What does it feel like?

It kind of almost feels like the leg that you’re wearing it on is a little asleep, which sounds annoying–but only if you aren’t in constant pain. You can adjust the strength of the therapy up and down so you don’t feel it as much. I’ve worn it while walking around running errands, walking the dog, walking on the treadmill, and for the most part I have forgotten it was there. The dog even got out this morning and I had to do a short sprint to catch her (ouch) and it didn’t come loose or impede my movements in any way.

Does it work?

This is why I am writing this blog, because I think it does help with pain. It might not help everyone, but here’s what it has felt like:

  1. I notice a distinct difference in my pain levels when the therapy is “on” vs. when it is off. Today there were a few moments that my pain was at a 7 or 8 with it off (on a scale of 1-10) and then when I put the thing on again, the pain was down to a 4.5 or so. If you are in pain every day, you know that is significant and huge.
  2. There’s an additional quality that’s hard to define but that I’ll call the pocket of my mind behind the pain. If you have had periods in your life without pain, you might remember a different version of your brain that was a little quicker, fresher, more alert. Pain is cognitively draining. I swear: I have felt more mentally alert, and I think it has to do with the drain of pain being eased enough that might concentration is slightly better. (Or all this is because I’m on spring break from teaching this week. If that’s the case, I’ll update with that sad news.)
  3. I have autoimmune disease, so the other stuff that comes with that condition (fatigue, ups and downs due to weather, stiffness, and joint trouble) aren’t addressed by the device.

Any downsides?

  1. One thing about this device is that the goopy electrode patches seem like they’re going to attract dirt and get gross (like super gross) quickly. One electrode is supposed to last for 2 weeks, and I can already see that I’m going to be looking forward to that day. I don’t know if I’ll be able to make it that long. A 3-month supply of electrodes is $90, so this could add up. But then as I was sitting there this morning getting my leg zapped, I thought about how many times in the past 2 days already I would have paid $20 to feel slightly better, and I thought: 3. So that’s $60 already. (If you need rationalizations, I make them well).
  2. You have to switch legs or give your skin a breather because users have said the goop irritates the skin under the electrodes. It’s recommended that you put lotion where the patches go. Fine by me.
  3. The therapy is set to go an hour on, an hour off. So the off hour isn’t that good, because the pain comes back. But some people report that the effects of pain relief last up to an hour after a therapy session, and the effect may increase over time. So I’ll see how that goes. I have some weird thing against using it all the time. I don’t know why. Blame Catholicism or Puritanism, I don’t know.
  4. Fashion backward? Maybe, but I do not care the slightest bit.
  5. Another thing: and this might be just me, but today during a rough patch when the thing was off, I was wondering if maybe there was a rebound effect. Could I become dependent on this effect? Was my pain worse during the between-times? I don’t know.

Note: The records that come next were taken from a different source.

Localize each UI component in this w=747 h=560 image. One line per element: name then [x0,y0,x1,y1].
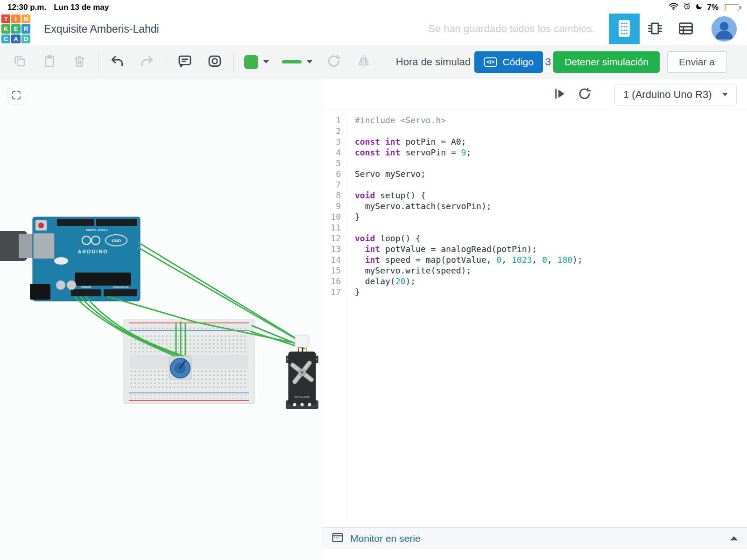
analog-label: ANALOG IN [113,286,128,288]
clock-label: 12:30 p.m. [7,3,46,12]
component-list-button[interactable] [670,14,701,44]
redo-icon [140,54,155,70]
app-header: T I N K E R C A D Exquisite Amberis-Lahd… [0,13,747,45]
servo-label: SM-S2309S [295,395,310,398]
divider [603,85,603,105]
panel-footer [322,549,747,560]
schematic-view-button[interactable] [640,14,670,44]
rotate-icon [326,54,341,70]
wire-style-swatch [282,60,302,63]
simulation-time-digit: 3 [545,56,551,68]
simulation-time-label: Hora de simulad [396,56,471,68]
header-actions [609,14,737,44]
notes-button[interactable] [170,49,200,75]
redo-button[interactable] [132,49,162,75]
step-debug-button[interactable] [553,87,566,102]
logo-tile: I [11,14,20,23]
code-gutter: 1234567891011121314151617 [322,115,347,527]
logo-tile: R [21,24,30,33]
circuits-view-button[interactable] [609,14,640,44]
alarm-icon [683,2,691,13]
color-swatch [244,55,258,69]
power-label: POWER [81,286,92,288]
stop-simulation-button[interactable]: Detener simulación [553,51,660,73]
chevron-down-icon [263,60,269,63]
undo-icon [110,54,125,70]
delete-button[interactable] [64,49,94,75]
wire-style-dropdown[interactable] [275,49,319,75]
labels-button[interactable] [200,49,230,75]
replay-icon [578,87,592,102]
servo-motor[interactable]: SM-S2309S [282,335,322,409]
serial-monitor-bar[interactable]: Monitor en serie [322,527,747,549]
logo-tile: C [1,35,10,43]
arduino-label: ARDUINO [78,249,108,254]
status-bar: 12:30 p.m. Lun 13 de may 7% [0,0,747,13]
board-selector[interactable]: 1 (Arduino Uno R3) [614,84,737,105]
divider [166,51,166,73]
labels-icon [207,54,222,70]
battery-percent: 7% [707,3,719,12]
collapse-caret-icon[interactable] [730,536,738,540]
undo-button[interactable] [102,49,132,75]
chevron-down-icon [307,60,312,63]
code-icon: </> [484,57,497,67]
code-header: 1 (Arduino Uno R3) [322,79,747,110]
arduino-uno[interactable]: UNO ARDUINO DIGITAL (PWM~) POWER ANALOG … [0,217,140,301]
fit-view-icon [11,90,22,102]
notes-icon [177,54,192,70]
wifi-icon [669,2,679,13]
send-button[interactable]: Enviar a [667,51,726,73]
uno-label: UNO [112,238,121,243]
moon-icon [695,3,703,13]
chevron-down-icon [722,93,728,96]
code-lines[interactable]: #include <Servo.h>const int potPin = A0;… [347,115,583,527]
digital-label: DIGITAL (PWM~) [86,229,108,231]
tinkercad-logo[interactable]: T I N K E R C A D [0,13,32,45]
board-selector-label: 1 (Arduino Uno R3) [623,89,712,101]
table-icon [677,20,694,38]
trash-icon [72,54,86,70]
code-button[interactable]: </> Código [474,51,543,73]
code-button-label: Código [502,56,534,68]
flip-icon [356,54,371,70]
circuit-canvas[interactable]: UNO ARDUINO DIGITAL (PWM~) POWER ANALOG … [0,79,322,560]
paste-icon [42,54,56,70]
code-panel: 1 (Arduino Uno R3) 123456789101112131415… [322,79,747,560]
logo-tile: D [21,35,30,43]
avatar[interactable] [712,16,737,42]
fit-view-button[interactable] [7,87,25,105]
date-label: Lun 13 de may [54,3,109,12]
divider [98,51,99,73]
document-title[interactable]: Exquisite Amberis-Lahdi [44,23,159,35]
wire-color-dropdown[interactable] [238,49,275,75]
battery-icon [724,4,740,11]
breadboard-view-icon [617,19,632,39]
divider [233,51,234,73]
serial-monitor-label: Monitor en serie [350,533,421,544]
screen: 12:30 p.m. Lun 13 de may 7% [0,0,747,560]
code-editor[interactable]: 1234567891011121314151617 #include <Serv… [322,110,747,527]
logo-tile: E [11,24,20,33]
step-debug-icon [553,87,566,102]
logo-tile: N [21,14,30,23]
logo-tile: T [1,14,10,23]
main: UNO ARDUINO DIGITAL (PWM~) POWER ANALOG … [0,79,747,560]
circuit-svg: UNO ARDUINO DIGITAL (PWM~) POWER ANALOG … [0,79,322,560]
replay-button[interactable] [578,87,592,102]
copy-icon [13,54,27,70]
copy-button[interactable] [5,49,35,75]
schematic-icon [646,20,664,39]
flip-button[interactable] [349,49,379,75]
logo-tile: K [1,24,10,33]
serial-monitor-icon [331,532,344,546]
logo-tile: A [11,35,20,43]
paste-button[interactable] [35,49,64,75]
potentiometer[interactable] [169,357,191,380]
rotate-button[interactable] [319,49,349,75]
toolbar: Hora de simulad </> Código 3 Detener sim… [0,45,747,79]
save-status: Se han guardado todos los cambios. [428,23,595,35]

To sum up: It’s not a drug, it won’t wreck your guts, it’s FDA-approved, so there you go. My two cents and two thumbs up.

 

 

9 thoughts on “Quell for Pain Management

  1. sosparkly says:

    Thanks for your review Sonya.
    This device may help by bringing circulation for a while, but it will probably not help in the long term. In my experience, pain is often tension based, which results in a lack of oxygen, and pain that eventually becomes chronic. I offer information about how I overcame 2 decades of chronic pain on my blog. http://www.sherriobermark.com/blog
    All the best to you.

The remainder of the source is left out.